When the COVID pandemic started, free citizens that had a choice were forced to stay in their homes. We were no longer allowed to congregate and have face to face conversations. The very same tactics that are used to interrogate people. Separate them, so they cannot share what is going on. Information that we were given was inaccurate. The numbers were incorrect. The test flawed. Fear was instilled on millions and millions of Americans. The faces of every man, woman and child were now hidden behind masks. People were no longer individuals, but we all looked alike. Not much different than the women many of them saw in foreign countries. They could no longer see the faces of their potential enemies.

Businesses quickly shutdown and Americans were told they were no longer essential. Basic items like toilet paper, food and milk were scarce on grocery store shelf, yet the images of cows being killed, and crops being burned were on the news. Family businesses were gone, and big business had changed. Care manufactures were no longer producing automobiles, but ventilators and personal protective gear. Families were at risk of loosing everything until the Federal Government stepped in and gave them assistance. Hardworking, middle American no longer existed. They were now relying on government handouts and food banks to feed their families.


As people contracted COVID they were taken into hospitals, where they were alone. They had no contact with the world other than the healthcare workers who took care of them. These workers did not have a face, or even provide human touch, they were in masks and gowns. Faceless people taking care of people who became no more than a number or a statistic. As the death toll started to rise so did the number of refrigerator trucks that lined the streets of major cities, waiting for the next faceless body to be tossed in. These images filled our homes through the TV screens and social media. Images of trucks filled with bodies that were reminiscent of those used in World War II by the Nazis at the concentration camps. In many cases the families were not even given a body to burry as the victims were cremated and their ashes were given to grief-stricken family members, who could not even have a funeral.


Now it has come out that the numbers we were given to control us may not even be real. People who died in auto accidents that tested positive for COVID had COVID listed as the cause of death on their death certificates. There have been many testing facilities that have been questioned about the accuracy of their positive test results. The symptoms that were initially listed have now changed, to include loss of taste or smell.
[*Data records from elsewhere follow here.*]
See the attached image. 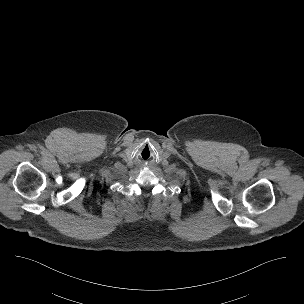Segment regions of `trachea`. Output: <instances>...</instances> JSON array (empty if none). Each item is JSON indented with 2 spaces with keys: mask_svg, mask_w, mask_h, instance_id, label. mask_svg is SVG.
<instances>
[{
  "mask_svg": "<svg viewBox=\"0 0 304 304\" xmlns=\"http://www.w3.org/2000/svg\"><path fill=\"white\" fill-rule=\"evenodd\" d=\"M139 157L141 158V159H148L149 157H150V154H151V151H150V149L149 148H147V147H144V148H141L140 150H139Z\"/></svg>",
  "mask_w": 304,
  "mask_h": 304,
  "instance_id": "obj_1",
  "label": "trachea"
}]
</instances>
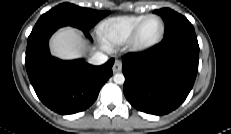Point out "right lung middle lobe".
<instances>
[{"label":"right lung middle lobe","instance_id":"obj_1","mask_svg":"<svg viewBox=\"0 0 231 134\" xmlns=\"http://www.w3.org/2000/svg\"><path fill=\"white\" fill-rule=\"evenodd\" d=\"M108 14H110L109 11H96L70 3H62L43 14L35 26L44 23L64 22L82 30H88Z\"/></svg>","mask_w":231,"mask_h":134}]
</instances>
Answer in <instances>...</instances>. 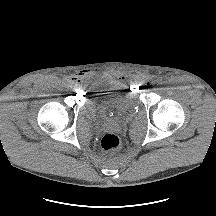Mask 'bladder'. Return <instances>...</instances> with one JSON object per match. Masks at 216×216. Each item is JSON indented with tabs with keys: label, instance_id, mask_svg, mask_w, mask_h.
<instances>
[{
	"label": "bladder",
	"instance_id": "obj_1",
	"mask_svg": "<svg viewBox=\"0 0 216 216\" xmlns=\"http://www.w3.org/2000/svg\"><path fill=\"white\" fill-rule=\"evenodd\" d=\"M90 105L94 113L111 118L132 111L136 99L131 93L105 88L91 98Z\"/></svg>",
	"mask_w": 216,
	"mask_h": 216
}]
</instances>
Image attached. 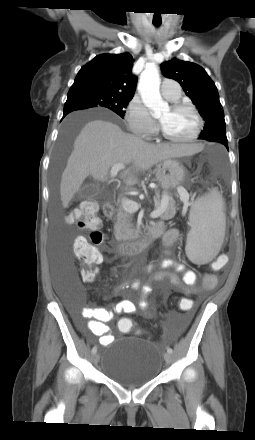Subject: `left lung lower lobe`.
Listing matches in <instances>:
<instances>
[{
  "label": "left lung lower lobe",
  "instance_id": "0a47b994",
  "mask_svg": "<svg viewBox=\"0 0 255 440\" xmlns=\"http://www.w3.org/2000/svg\"><path fill=\"white\" fill-rule=\"evenodd\" d=\"M225 146H226V148L228 149V143L227 144H224Z\"/></svg>",
  "mask_w": 255,
  "mask_h": 440
}]
</instances>
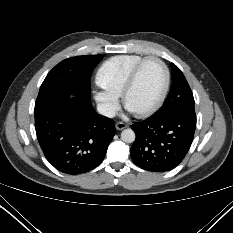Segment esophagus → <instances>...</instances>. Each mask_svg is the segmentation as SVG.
Instances as JSON below:
<instances>
[{"instance_id": "34e87169", "label": "esophagus", "mask_w": 233, "mask_h": 233, "mask_svg": "<svg viewBox=\"0 0 233 233\" xmlns=\"http://www.w3.org/2000/svg\"><path fill=\"white\" fill-rule=\"evenodd\" d=\"M115 127H116L117 130H122V129L127 127V124H125L123 122H117Z\"/></svg>"}]
</instances>
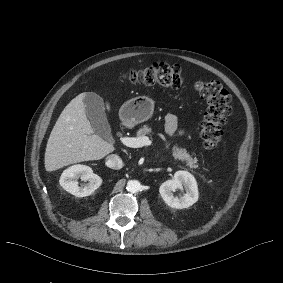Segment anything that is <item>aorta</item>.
<instances>
[{
    "mask_svg": "<svg viewBox=\"0 0 283 283\" xmlns=\"http://www.w3.org/2000/svg\"><path fill=\"white\" fill-rule=\"evenodd\" d=\"M126 188L130 193H136L141 189V184L137 180H130L128 181Z\"/></svg>",
    "mask_w": 283,
    "mask_h": 283,
    "instance_id": "762f6f07",
    "label": "aorta"
}]
</instances>
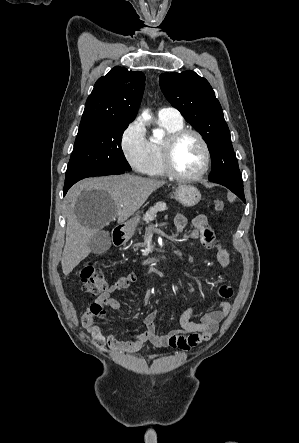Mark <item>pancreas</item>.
<instances>
[{"mask_svg":"<svg viewBox=\"0 0 299 443\" xmlns=\"http://www.w3.org/2000/svg\"><path fill=\"white\" fill-rule=\"evenodd\" d=\"M166 209H167V207L164 202H158L146 212V214L143 217V220L146 223H149L150 221H152L156 217V214L158 212H162Z\"/></svg>","mask_w":299,"mask_h":443,"instance_id":"cf45deb5","label":"pancreas"}]
</instances>
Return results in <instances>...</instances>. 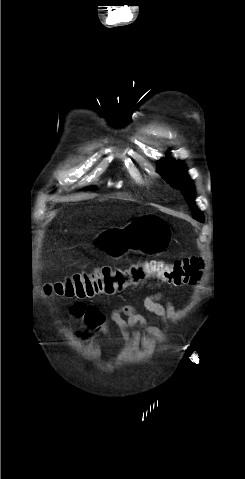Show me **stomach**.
<instances>
[{"label": "stomach", "instance_id": "stomach-1", "mask_svg": "<svg viewBox=\"0 0 245 479\" xmlns=\"http://www.w3.org/2000/svg\"><path fill=\"white\" fill-rule=\"evenodd\" d=\"M169 223L157 214H145L123 228L109 229L99 234L92 245L113 259H120L129 251L150 256L159 255L171 242Z\"/></svg>", "mask_w": 245, "mask_h": 479}]
</instances>
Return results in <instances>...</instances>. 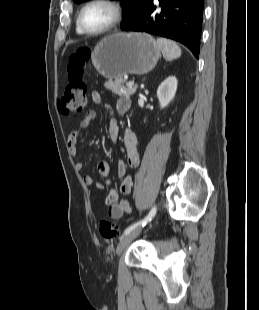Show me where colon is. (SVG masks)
<instances>
[{
  "label": "colon",
  "instance_id": "obj_1",
  "mask_svg": "<svg viewBox=\"0 0 259 310\" xmlns=\"http://www.w3.org/2000/svg\"><path fill=\"white\" fill-rule=\"evenodd\" d=\"M90 50L79 48L72 53L68 60V83L59 101L61 111L65 113H82L87 104V86L83 81L84 73L88 67ZM99 233L103 239H114L118 236V227L110 221L99 223Z\"/></svg>",
  "mask_w": 259,
  "mask_h": 310
}]
</instances>
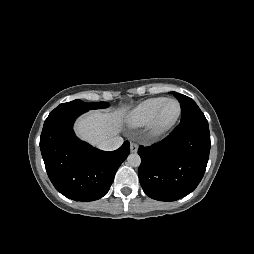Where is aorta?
I'll return each instance as SVG.
<instances>
[{"mask_svg": "<svg viewBox=\"0 0 254 254\" xmlns=\"http://www.w3.org/2000/svg\"><path fill=\"white\" fill-rule=\"evenodd\" d=\"M127 162L132 167H139L141 164V158L138 154H130L127 157Z\"/></svg>", "mask_w": 254, "mask_h": 254, "instance_id": "obj_1", "label": "aorta"}]
</instances>
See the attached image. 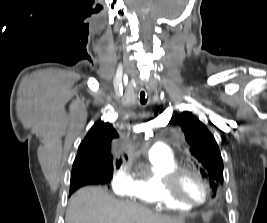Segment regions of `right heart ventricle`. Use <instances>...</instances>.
Segmentation results:
<instances>
[{
  "label": "right heart ventricle",
  "instance_id": "e07e8e85",
  "mask_svg": "<svg viewBox=\"0 0 267 223\" xmlns=\"http://www.w3.org/2000/svg\"><path fill=\"white\" fill-rule=\"evenodd\" d=\"M178 166V162L169 158L149 156L147 169L136 173L132 177V184L127 196L136 202L149 204L154 208H168L179 212H189L190 207L168 199L163 189V177Z\"/></svg>",
  "mask_w": 267,
  "mask_h": 223
}]
</instances>
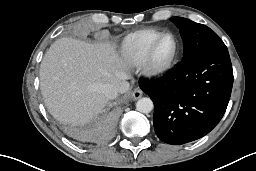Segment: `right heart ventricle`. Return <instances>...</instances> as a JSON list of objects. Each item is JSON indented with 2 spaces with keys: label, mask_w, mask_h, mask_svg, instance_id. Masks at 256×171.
<instances>
[{
  "label": "right heart ventricle",
  "mask_w": 256,
  "mask_h": 171,
  "mask_svg": "<svg viewBox=\"0 0 256 171\" xmlns=\"http://www.w3.org/2000/svg\"><path fill=\"white\" fill-rule=\"evenodd\" d=\"M162 33L160 30L147 28L128 34L121 44L122 56L132 65L141 64L151 43Z\"/></svg>",
  "instance_id": "right-heart-ventricle-1"
}]
</instances>
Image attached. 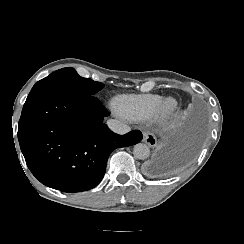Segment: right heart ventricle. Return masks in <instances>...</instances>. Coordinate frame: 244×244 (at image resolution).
<instances>
[{
    "instance_id": "right-heart-ventricle-1",
    "label": "right heart ventricle",
    "mask_w": 244,
    "mask_h": 244,
    "mask_svg": "<svg viewBox=\"0 0 244 244\" xmlns=\"http://www.w3.org/2000/svg\"><path fill=\"white\" fill-rule=\"evenodd\" d=\"M159 102V96L126 95L116 99L114 108L116 114L127 121H147L157 110Z\"/></svg>"
}]
</instances>
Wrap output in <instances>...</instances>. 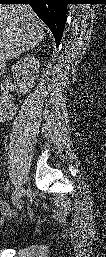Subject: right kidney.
<instances>
[{
  "mask_svg": "<svg viewBox=\"0 0 106 257\" xmlns=\"http://www.w3.org/2000/svg\"><path fill=\"white\" fill-rule=\"evenodd\" d=\"M39 69V60L35 56H27L14 64L11 68L12 77L16 79V88L20 92H27L35 83V74ZM11 76H7L1 84L3 91L0 97V107L2 109H12L13 103L9 95V83L12 80Z\"/></svg>",
  "mask_w": 106,
  "mask_h": 257,
  "instance_id": "1",
  "label": "right kidney"
}]
</instances>
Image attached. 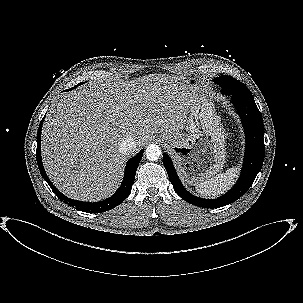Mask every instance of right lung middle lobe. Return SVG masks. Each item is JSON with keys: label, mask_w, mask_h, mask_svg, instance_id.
<instances>
[{"label": "right lung middle lobe", "mask_w": 303, "mask_h": 303, "mask_svg": "<svg viewBox=\"0 0 303 303\" xmlns=\"http://www.w3.org/2000/svg\"><path fill=\"white\" fill-rule=\"evenodd\" d=\"M82 83H79L78 85L74 86L72 89L76 88L77 86L81 85Z\"/></svg>", "instance_id": "obj_1"}]
</instances>
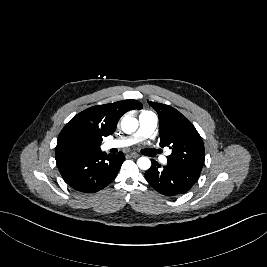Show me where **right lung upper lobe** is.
I'll return each mask as SVG.
<instances>
[{"label":"right lung upper lobe","instance_id":"cb5924a9","mask_svg":"<svg viewBox=\"0 0 267 267\" xmlns=\"http://www.w3.org/2000/svg\"><path fill=\"white\" fill-rule=\"evenodd\" d=\"M141 107L142 104L136 100L90 107L74 116L62 129L58 139L67 135H80L100 147L103 137L115 132L118 120L124 113Z\"/></svg>","mask_w":267,"mask_h":267}]
</instances>
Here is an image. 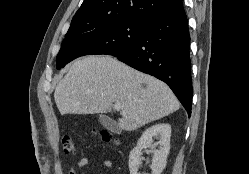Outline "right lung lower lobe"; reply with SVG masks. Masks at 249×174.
Listing matches in <instances>:
<instances>
[{"label": "right lung lower lobe", "instance_id": "98d812e1", "mask_svg": "<svg viewBox=\"0 0 249 174\" xmlns=\"http://www.w3.org/2000/svg\"><path fill=\"white\" fill-rule=\"evenodd\" d=\"M190 35L184 10L146 20L141 37L120 53L129 66L164 81L191 115Z\"/></svg>", "mask_w": 249, "mask_h": 174}]
</instances>
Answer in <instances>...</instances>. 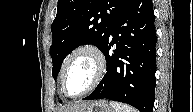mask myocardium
Wrapping results in <instances>:
<instances>
[{
	"label": "myocardium",
	"instance_id": "myocardium-1",
	"mask_svg": "<svg viewBox=\"0 0 193 112\" xmlns=\"http://www.w3.org/2000/svg\"><path fill=\"white\" fill-rule=\"evenodd\" d=\"M82 53H86V54L90 55L92 57V59L94 60V64H95L94 77H93L90 85L85 90H83L82 92H80L78 94H70L68 92L67 86H66L67 68H68L70 62L72 61V59L74 57H76L77 55L82 54ZM105 71H106V59H105V56H104L103 52L101 51V49L92 43L82 44V45L76 47L75 49H73L68 54L66 59L64 60L62 70H61L62 90H63L64 94L68 97L76 98V97L84 96L97 87V85L102 80V78L105 74Z\"/></svg>",
	"mask_w": 193,
	"mask_h": 112
}]
</instances>
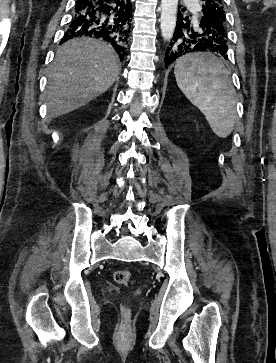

During this time of isolation this country has turned into a nation full of civil unrest. Riots in the streets, burning of businesses, destruction of private property now flood the evening news. Hate is filling our hearts and minds. Americans are protesting by burning the American Flag and kneeling for the National Anthem. We are dividing this nation based on color, sexual orientation, and religious beliefs instead of coming together as the United States of America. We are letting the actions of a few divide us as a nation. We are falling apart from the inside out.


We have become a nation that looks and feels remarkably similar to the ones that our veterans deployed to. The countries that they were told they were defending the United States from so this did not happen on our soil. Countries where women covered their faces and were just faceless members of a crowd. Places where hate ran wild. Countries where people burned American Flags in the streets and America was hated. Countries where businesses were burned, and people’s homes were destroyed. Places were the masses waited in line for food to be handed out to them. Places where curfews were imposed, and social gatherings disbursed. The images that our veterans saw are now here in our country. They are more and more becoming the accepted normal. There are no troops to stop this. There are no orders to put an end to this.


So today my heart break for my Veteran. My heart breaks for the many others who have served our Great Country. My heart breaks for those who have lost loved ones defending our nation. My heart may be breaking but love for my Veteran and all the other veterans and those still serving is stronger than ever. In the words of Lee Greenwood, “God Bless The USA”.